Phoenix is a pre-clinical pharmaceutical company driven by a mission to bring potent, safe pain therapies to market without risk of abuse and addiction.
Our lead candidate for acute & chronic pain: PPL- 138, represents a novel new class of analgesics with robust preclinical validation of potent pain relief (100X potency of morphine), low risk of abuse/addiction, and no respiratory depression.
Our second drug candidate PPL-103, offers promising potential for the treatment of addiction, as well for pain. It has also demonstrated low risk of abuse/addiction and reduced opioid side effects.
We are advancing PPL-138 into Phase I human clinical trials in 2022-2023, to be followed by PPL-103.
More than $8M has been raised to date through two seed rounds and grants from the U.S. Army and NIH/NIDA, as well as substantial investments-in-kind.
Both compounds have promising potential to capture a sizable portion of the $30B opioid therapeutics market.
Opioids are the most widely prescribed drugs for treatment of moderate to severe pain. They are also the most powerful analgesics for treatment of acute and chronic pain. However, their use is plagued by serious side effects, including abuse and addiction, severe withdrawal, constipation, respiratory depression, and death from overdose.
Millions of Americans are seriously addicted to opioids – and it is a devastating addiction. There is an immense unmet medical need to comprehensively address the abuse, addiction and mortality associated with opiates.

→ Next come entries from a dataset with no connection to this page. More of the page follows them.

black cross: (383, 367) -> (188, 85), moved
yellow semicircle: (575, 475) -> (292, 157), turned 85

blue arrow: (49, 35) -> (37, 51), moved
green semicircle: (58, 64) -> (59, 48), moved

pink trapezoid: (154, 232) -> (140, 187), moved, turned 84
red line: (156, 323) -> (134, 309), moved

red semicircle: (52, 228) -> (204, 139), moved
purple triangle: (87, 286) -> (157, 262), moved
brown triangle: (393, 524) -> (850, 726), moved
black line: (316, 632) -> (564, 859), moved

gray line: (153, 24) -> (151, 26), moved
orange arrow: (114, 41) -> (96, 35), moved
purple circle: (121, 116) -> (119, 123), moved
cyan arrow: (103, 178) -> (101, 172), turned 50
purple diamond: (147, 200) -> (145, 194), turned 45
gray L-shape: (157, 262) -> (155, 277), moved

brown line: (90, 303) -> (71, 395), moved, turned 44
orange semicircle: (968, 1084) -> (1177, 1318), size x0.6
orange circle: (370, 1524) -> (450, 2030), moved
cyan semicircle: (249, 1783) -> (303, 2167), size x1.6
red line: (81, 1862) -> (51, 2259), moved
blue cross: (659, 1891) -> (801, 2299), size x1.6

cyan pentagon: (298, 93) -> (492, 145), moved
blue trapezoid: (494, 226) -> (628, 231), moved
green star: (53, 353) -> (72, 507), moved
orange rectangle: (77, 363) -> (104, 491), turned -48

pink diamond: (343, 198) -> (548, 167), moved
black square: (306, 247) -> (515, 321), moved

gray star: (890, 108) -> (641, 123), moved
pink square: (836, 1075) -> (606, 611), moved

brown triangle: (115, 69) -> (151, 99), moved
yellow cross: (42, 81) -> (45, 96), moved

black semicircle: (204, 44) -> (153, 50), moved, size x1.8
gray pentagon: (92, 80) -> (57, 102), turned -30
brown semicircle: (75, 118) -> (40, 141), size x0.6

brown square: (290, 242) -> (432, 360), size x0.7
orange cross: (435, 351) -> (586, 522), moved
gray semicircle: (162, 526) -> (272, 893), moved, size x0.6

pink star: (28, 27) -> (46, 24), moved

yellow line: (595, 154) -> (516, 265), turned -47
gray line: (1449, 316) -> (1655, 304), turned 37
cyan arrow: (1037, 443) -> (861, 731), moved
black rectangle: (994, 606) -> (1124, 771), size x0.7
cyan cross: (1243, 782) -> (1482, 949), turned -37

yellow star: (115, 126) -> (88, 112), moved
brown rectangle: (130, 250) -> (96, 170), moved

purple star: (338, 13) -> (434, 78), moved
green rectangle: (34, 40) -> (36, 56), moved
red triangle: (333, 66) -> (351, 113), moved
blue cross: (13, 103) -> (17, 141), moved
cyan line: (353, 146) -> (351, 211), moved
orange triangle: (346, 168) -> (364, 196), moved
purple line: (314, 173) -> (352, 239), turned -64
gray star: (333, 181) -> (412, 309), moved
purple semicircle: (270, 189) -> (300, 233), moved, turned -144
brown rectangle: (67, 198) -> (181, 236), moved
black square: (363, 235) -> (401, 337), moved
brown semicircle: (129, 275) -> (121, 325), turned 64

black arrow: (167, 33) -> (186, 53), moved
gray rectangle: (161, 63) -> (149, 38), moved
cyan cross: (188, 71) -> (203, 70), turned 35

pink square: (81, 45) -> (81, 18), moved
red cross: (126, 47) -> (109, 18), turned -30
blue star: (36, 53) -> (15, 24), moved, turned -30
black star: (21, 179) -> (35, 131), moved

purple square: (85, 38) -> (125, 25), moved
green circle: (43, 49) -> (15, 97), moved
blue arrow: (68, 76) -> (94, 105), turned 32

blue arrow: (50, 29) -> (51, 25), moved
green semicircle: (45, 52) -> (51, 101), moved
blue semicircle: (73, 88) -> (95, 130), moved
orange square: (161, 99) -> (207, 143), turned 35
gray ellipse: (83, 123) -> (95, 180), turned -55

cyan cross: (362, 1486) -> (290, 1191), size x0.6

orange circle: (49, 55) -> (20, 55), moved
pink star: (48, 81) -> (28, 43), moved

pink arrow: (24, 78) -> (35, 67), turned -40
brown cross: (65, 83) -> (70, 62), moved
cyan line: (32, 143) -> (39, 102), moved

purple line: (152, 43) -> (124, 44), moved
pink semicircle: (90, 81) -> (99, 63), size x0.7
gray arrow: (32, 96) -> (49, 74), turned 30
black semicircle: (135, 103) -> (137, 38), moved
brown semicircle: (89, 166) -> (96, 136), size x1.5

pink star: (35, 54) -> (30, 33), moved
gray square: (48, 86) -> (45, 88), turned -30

PPL has a portfolio of drugs under development with unique opioid receptor characteristics that do not produce the euphoric “high” that leads to abuse and addiction, while still treating moderate to severe acute and chronic pain without the dangerous side effects found in other opioids such as morphine, OxycodoneTM, HydrocodoneTM, etc.
We continue to seek complimentary business and investment relationships, out-licensing opportunities and/or co-development opportunities with both domestic and overseas partners as we advance our drug candidates through pre-clinical and clinical trials.